Collected data:
* * * *

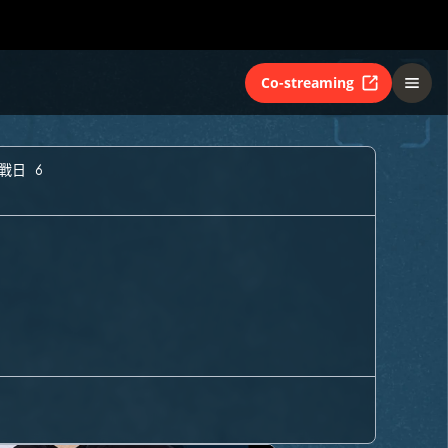
Co-streaming
戰日 6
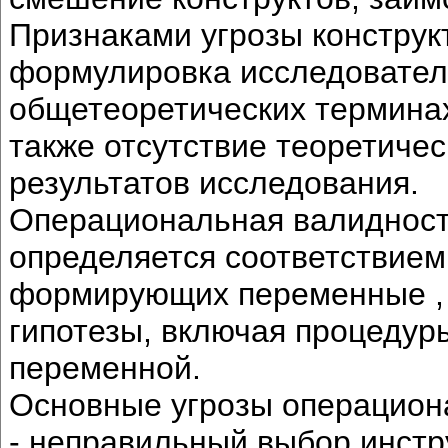
Признаками угрозы конструк
формулировка исследователь
общетеоретических терминах
также отсутствие теоретиче
результатов исследования.
Операциональная валидност
определяется соответствием
формирующих переменные , 
гипотезы, включая процедур
переменной.
Основные угрозы операцион
- неправильный выбор инстр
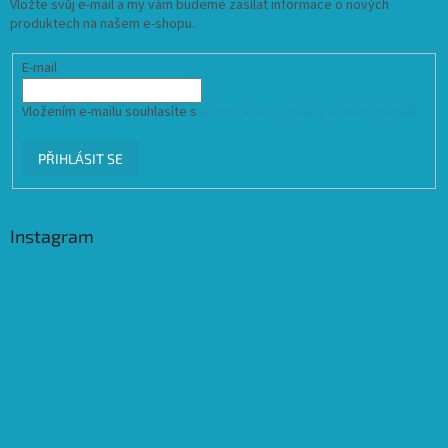
Vložte svůj e-mail a my vám budeme zasílat informace o nových
produktech na našem e-shopu.
E-mail
Vložením e-mailu souhlasíte s
podmínkami ochrany osobních údajů
PŘIHLÁSIT SE
Instagram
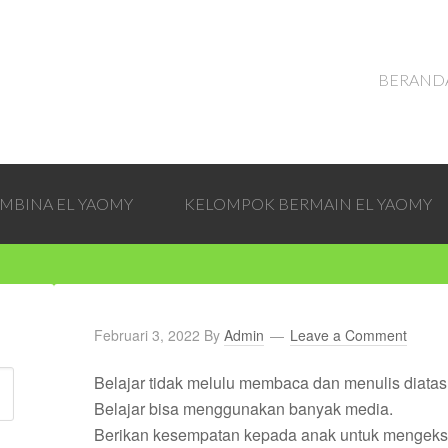
BERAND
EMBINA EL YAOMY
KELOMPOK BERMAIN EL YAOMY
Februari 3, 2022
By
Admin
Leave a Comment
Belajar tidak melulu membaca dan menulis diatas
Belajar bisa menggunakan banyak media.
Berikan kesempatan kepada anak untuk mengekspr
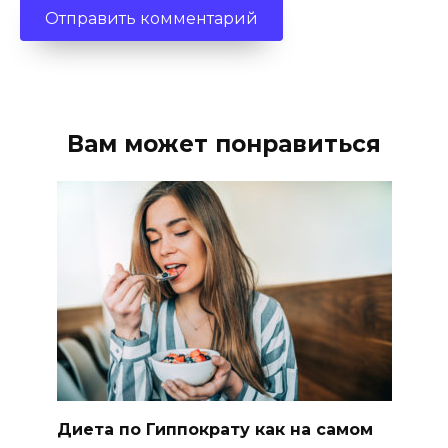
Вам может понравиться
Диета по Гиппократу как на самом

* * * *

* **Problem to solve**: Please reproduce the entries above exactly, omitting every picture.

* **Answer to the problem**:
Co-streaming
戰日 6
Признаками угрозы конструк
формулировка исследователь
общетеоретических терминах
также отсутствие теоретиче
результатов исследования.
Операциональная валидност
определяется соответствием
формирующих переменные , 
гипотезы, включая процедур
переменной.
Основные угрозы операцион
- неправильный выбор инстр
Vložte svůj e-mail a my vám budeme zasílat informace o nových
produktech na našem e-shopu.
E-mail
Vložením e-mailu souhlasíte s
podmínkami ochrany osobních údajů
PŘIHLÁSIT SE
Instagram
BERAND
EMBINA EL YAOMY
KELOMPOK BERMAIN EL YAOMY
Februari 3, 2022
By
Admin
Leave a Comment
Belajar tidak melulu membaca dan menulis diatas
Belajar bisa menggunakan banyak media.
Berikan kesempatan kepada anak untuk mengekspr
Вам может понравиться
Диета по Гиппократу как на самом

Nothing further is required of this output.